■ RECORDS TO PROCESS
☆ ☆ ☆ ☆ ☆
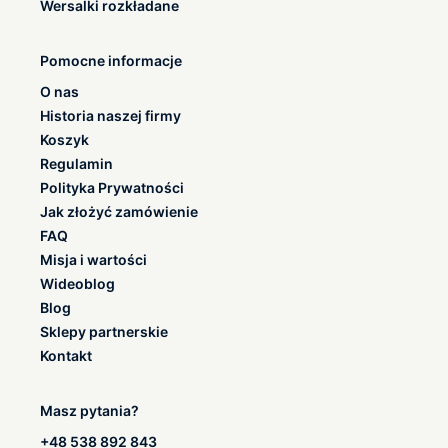
Wersalki rozkładane
Pomocne informacje
O nas
Historia naszej firmy
Koszyk
Regulamin
Polityka Prywatności
Jak złożyć zamówienie
FAQ
Misja i wartości
Wideoblog
Blog
Sklepy partnerskie
Kontakt
Masz pytania?
+48 538 892 843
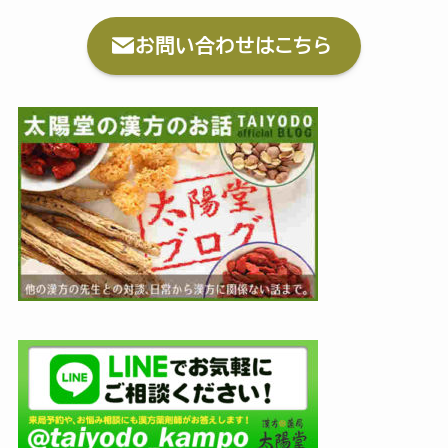
お問い合わせはこちら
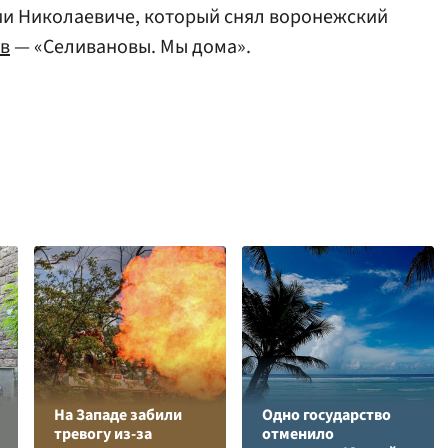
ии Николаевиче, который снял воронежский
в
— «Селивановы. Мы дома».
На Западе забили
Одно государство
тревогу из-за
отменило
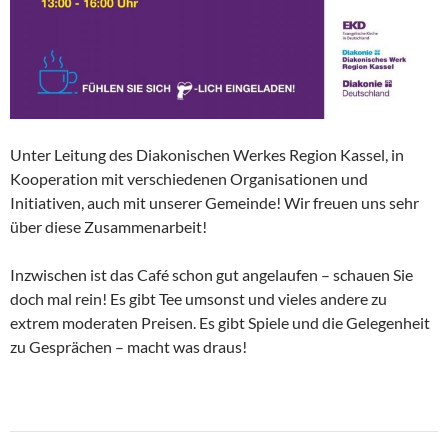
Unter Leitung des Diakonischen Werkes Region Kassel, in
Kooperation mit verschiedenen Organisationen und
Initiativen, auch mit unserer Gemeinde! Wir freuen uns sehr
über diese Zusammenarbeit!
Inzwischen ist das Café schon gut angelaufen – schauen Sie
doch mal rein! Es gibt Tee umsonst und vieles andere zu
extrem moderaten Preisen. Es gibt Spiele und die Gelegenheit
zu Gesprächen – macht was draus!
Beitragsnavigation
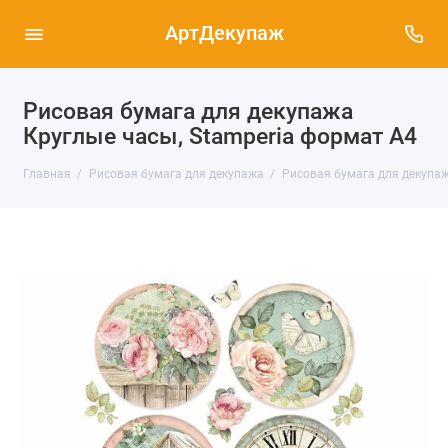
АртДекупаж
Рисовая бумага для декупажа
Круглые часы, Stamperia формат А4
Главная
Рисовая бумага для декупажа
Рисовая бумага для декупаж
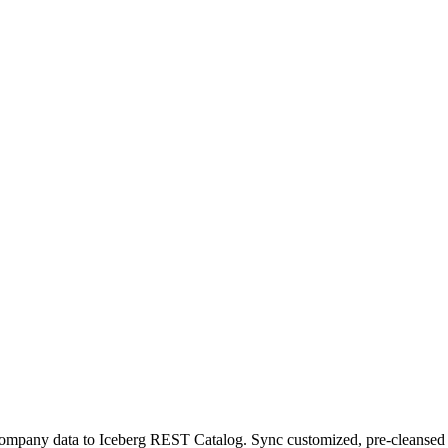
ompany data to Iceberg REST Catalog. Sync customized, pre-cleansed da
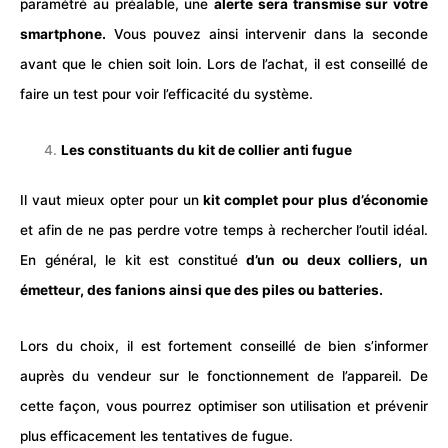
paramétré au préalable, une
alerte sera transmise sur votre
smartphone.
Vous pouvez ainsi intervenir dans la seconde
avant que le
chien
soit loin. Lors de l’achat, il est conseillé de
faire un test pour voir l’efficacité du système.
Les constituants du kit de collier anti fugue
Il vaut mieux opter pour un
kit complet pour plus d’économie
et afin de ne pas perdre votre temps à rechercher l’outil idéal.
En général, le kit est constitué
d’un ou deux colliers, un
émetteur, des fanions ainsi que des piles ou batteries.
Lors du choix, il est fortement conseillé de bien s’informer
auprès du vendeur sur le fonctionnement de l’appareil. De
cette façon, vous pourrez optimiser son utilisation et prévenir
plus efficacement les tentatives de fugue.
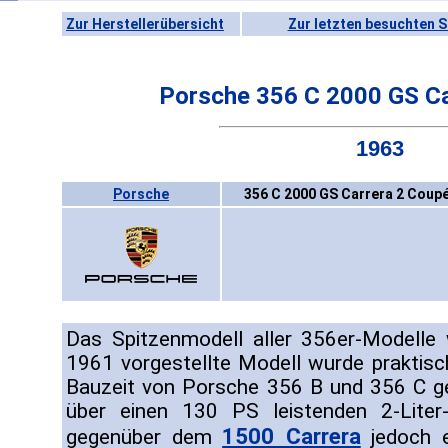
Zur Herstellerübersicht
Zur letzten besuchten S
Porsche 356 C 2000 GS Ca
1963
Porsche
356 C 2000 GS Carrera 2 Coupé
Das Spitzenmodell aller 356er-Modelle 
1961 vorgestellte Modell wurde praktis
Bauzeit von Porsche 356 B und 356 C g
über einen 130 PS leistenden 2-Lite
1500 Carrera
gegenüber dem
jedoch e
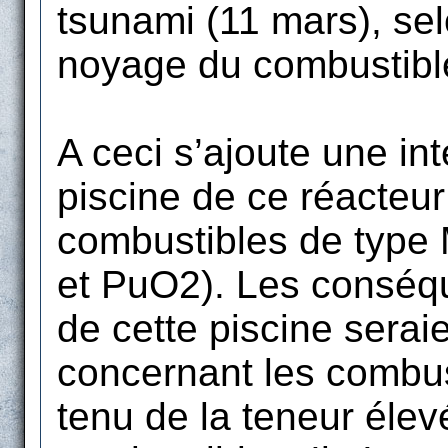
tsunami (11 mars), se
noyage du combustible
A ceci s’ajoute une int
piscine de ce réacteur
combustibles de type
et PuO2). Les conséqu
de cette piscine serai
concernant les combus
tenu de la teneur éle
☆ ☆ ☆ ☆ ☆
■ HOW TO COMPLETE THIS TASK
Looking at the data above, write out exactly the lines that start at the one containing "Kooperation mit verschiedenen" and end at the one containing "doch mal rein!"; include both and nothing beyond.

■ ANSWER TO THE EXERCISE
Kooperation mit verschiedenen Organisationen und
Initiativen, auch mit unserer Gemeinde! Wir freuen uns sehr
über diese Zusammenarbeit!
Inzwischen ist das Café schon gut angelaufen – schauen Sie
doch mal rein! Es gibt Tee umsonst und vieles andere zu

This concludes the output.